In the above example, the outcome of first print is

2 0 0 0
[torch.FloatTensor of size 1x4]

which is exactly the derivative of z_1 w.r.t to x.

The outcome of second print is :

0 2 0 0
[torch.FloatTensor of size 1x4]

which is the derivative of z_2 w.r.t to x.

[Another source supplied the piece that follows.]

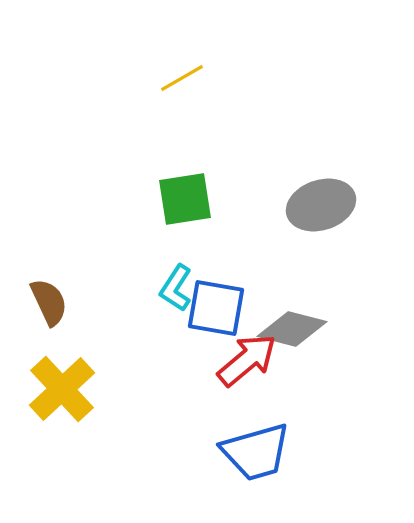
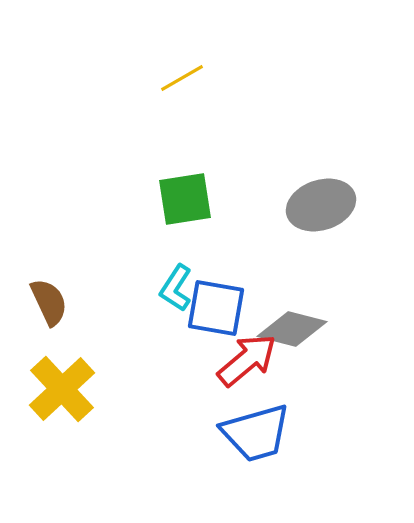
blue trapezoid: moved 19 px up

Now if use a weight of [1, 1, 1, 1] to calculate the derivative of z w.r.t to x, the outcome is 1*dz_1/dx + 1*dz_2/dx + 1*dz_3/dx + 1*dz_4/dx. So no surprisingly, the output of 3rd print is:

2 2 2 2
[torch.FloatTensor of size 1x4]

It should be noted that weight vector [1, 1, 1, 1] is exactly derivative of loss w.r.t to z_1, z_2, z_3 and z_4. The derivative of loss w.r.t to x is calculated as:

d(loss)/dx = d(loss)/dz_1 * dz_1/dx + d(loss)/dz_2 * dz_2/dx + d(loss)/dz_3 * dz_3/dx + d(loss)/dz_4 * dz_4/dx

So the output of 4th print is the same as the 3rd print:

2 2 2 2
[torch.FloatTensor of size 1x4]


Typically, your computational graph has one scalar output says loss. Then you can compute the gradient of loss w.r.t. the weights (w) by loss.backward(). Where the default argument of backward() is 1.0.

If your output has multiple values (e.g. loss=[loss1, loss2, loss3]), you can compute the gradients of loss w.r.t. the weights by loss.backward(torch.FloatTensor([1.0, 1.0, 1.0])).

Furthermore, if you want to add weights or importances to different losses, you can use loss.backward(torch.FloatTensor([-0.1, 1.0, 0.0001])).

This means to calculate -0.1*d(loss1)/dw, d(loss2)/dw, 0.0001*d(loss3)/dw simultaneously.